Bild: Magazin „The Economist“
Überraschende Töne aus Ankara: Die Türkei müsse die Zahl ihrer Feinde verringern und Freunde vermehren, sagt Erdogan. Und er denkt dabei ganz besonders an Deutschland. Was hinter dem Tauwetter stecken könnte.

Von Boris Kálnoky | DIE WELT

Der türkische Präsident Recep Tayyip Erdogan will sich um eine Verbesserung der angespannten Beziehungen zu mehreren europäischen Ländern bemühen. Die Türkei müsse „die Zahl der Feinde verringern und der Freunde vermehren“, sagte Erdogan am Donnerstag. Er bezeichnete die Regierungschefs Deutschlands, der Niederlande und Belgiens als „alte Freunde“. Die Kontakte mit ihnen in letzter Zeit seien „ziemlich gut“ gewesen.
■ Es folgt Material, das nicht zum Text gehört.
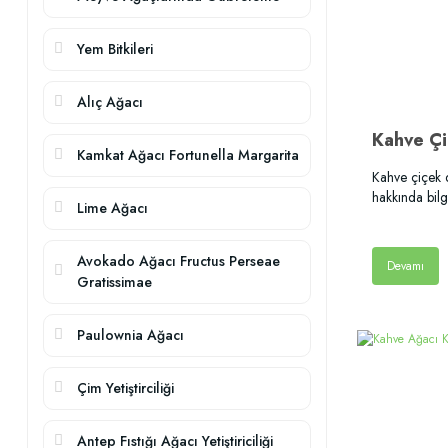
Yem Bitkileri
Alıç Ağacı
Kamkat Ağacı Fortunella Margarita
Kahve çiçek 
hakkında bil
Lime Ağacı
Avokado Ağacı Fructus Perseae
Devamı
Gratissimae
Paulownia Ağacı
Çim Yetiştirciliği
Antep Fıstığı Ağacı Yetiştiriciliği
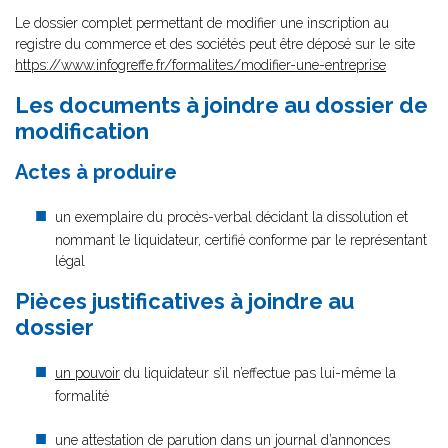
Le dossier complet permettant de modifier une inscription au
registre du commerce et des sociétés peut être déposé sur le site
https://www.infogreffe.fr/formalites/modifier-une-entreprise
Les documents à joindre au dossier de
modification
Actes à produire
un exemplaire du procès-verbal décidant la dissolution et
nommant le liquidateur, certifié conforme par le représentant
légal
Pièces justificatives à joindre au
dossier
un pouvoir
du liquidateur s’il n’effectue pas lui-même la
formalité
une attestation de parution dans un journal d’annonces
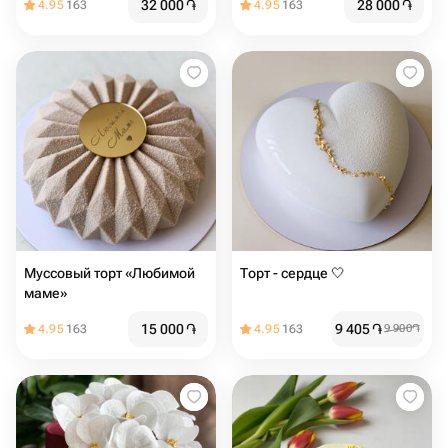
32 000
֏
28 000
֏
4.95
163
4.95
163
Муссовый торт «Любимой
Торт - сердце 🤍
маме»
15 000
֏
9 405
֏
4.95
163
4.95
163
9 900
֏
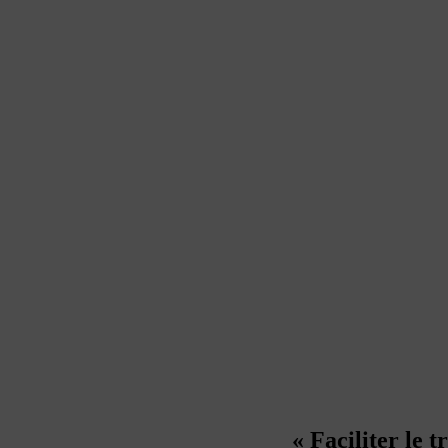
«
Faciliter le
Das sind bemerkenswerte Signale aus Ankara, das zuletzt weniger auf Diplomatie denn auf aggressive Machtpolitik gesetzt hat. Es war Erdogan selbst, der sein Land in die internationale Isolation geführt hat. Angetreten war er noch mit einem expliziten Entspannungskurs gegenüber den Nachbarn, seit 2011 aber tritt Ankara zunehmend als Militärmacht in der Region auf.